─── RECORD EXTRACTS
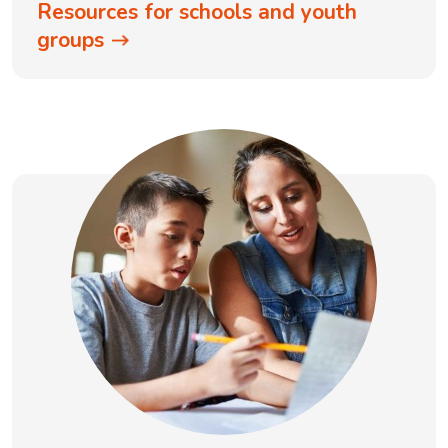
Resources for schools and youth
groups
──────
─── RECORD EXTRACTS
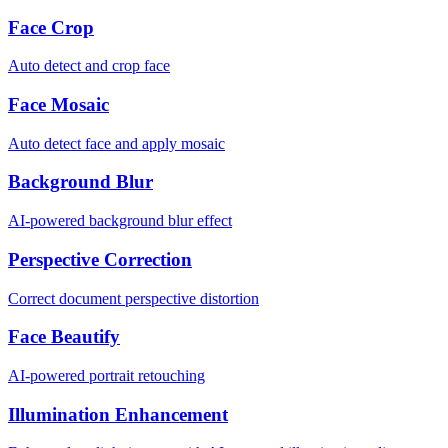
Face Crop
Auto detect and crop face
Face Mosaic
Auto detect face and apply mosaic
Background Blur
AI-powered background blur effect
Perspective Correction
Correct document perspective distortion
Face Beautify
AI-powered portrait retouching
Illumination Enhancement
──────
| WHAT TO PRODUCE |
Reproduce word for word the material above, beginning with the line that contains "AI-powered portrait retouching" and ending with the line that contains "Illumination Enhancement".

| RESPONSE TO THE TASK |
AI-powered portrait retouching
Illumination Enhancement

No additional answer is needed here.